The problem → One number is the whole answer: the tally of lines in the records that include the word "Slot".

Collected data →
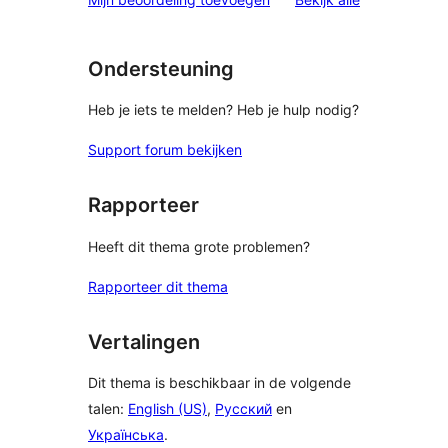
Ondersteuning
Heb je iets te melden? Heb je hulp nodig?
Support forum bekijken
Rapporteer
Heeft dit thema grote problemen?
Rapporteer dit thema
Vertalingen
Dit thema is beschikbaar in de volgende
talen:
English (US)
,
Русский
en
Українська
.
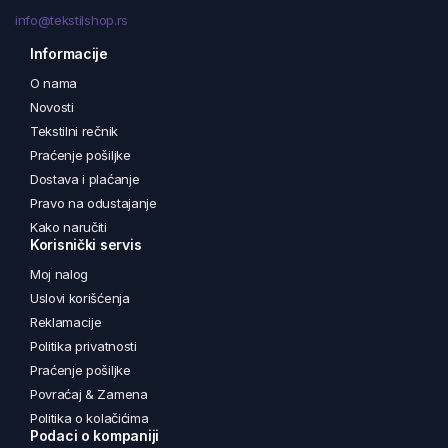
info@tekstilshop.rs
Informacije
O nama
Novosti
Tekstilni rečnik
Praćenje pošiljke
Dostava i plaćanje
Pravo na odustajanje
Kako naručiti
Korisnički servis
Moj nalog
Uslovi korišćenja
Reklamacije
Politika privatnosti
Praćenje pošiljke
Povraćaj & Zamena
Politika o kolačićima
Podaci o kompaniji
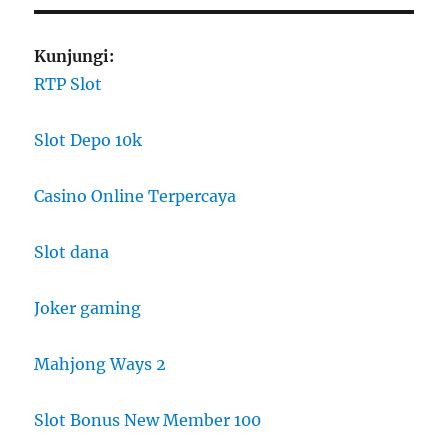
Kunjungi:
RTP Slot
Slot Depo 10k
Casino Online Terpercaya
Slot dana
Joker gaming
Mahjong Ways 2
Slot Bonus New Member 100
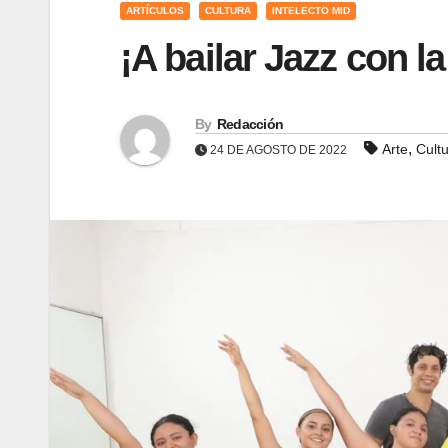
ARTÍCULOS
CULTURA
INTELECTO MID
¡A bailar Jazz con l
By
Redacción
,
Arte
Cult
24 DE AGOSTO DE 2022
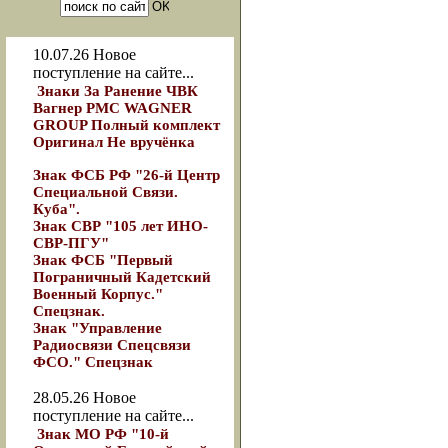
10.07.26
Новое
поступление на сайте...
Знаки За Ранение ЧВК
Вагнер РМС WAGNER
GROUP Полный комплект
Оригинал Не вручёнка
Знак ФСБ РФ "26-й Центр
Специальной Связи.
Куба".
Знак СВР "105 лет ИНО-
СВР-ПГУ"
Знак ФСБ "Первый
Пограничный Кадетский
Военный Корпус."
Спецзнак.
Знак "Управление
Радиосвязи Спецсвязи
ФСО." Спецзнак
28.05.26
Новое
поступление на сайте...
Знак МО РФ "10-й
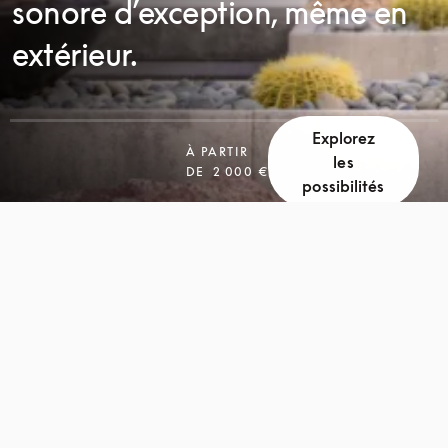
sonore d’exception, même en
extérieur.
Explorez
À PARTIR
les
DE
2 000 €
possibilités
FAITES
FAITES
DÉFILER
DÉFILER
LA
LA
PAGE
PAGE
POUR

Output for this task → 4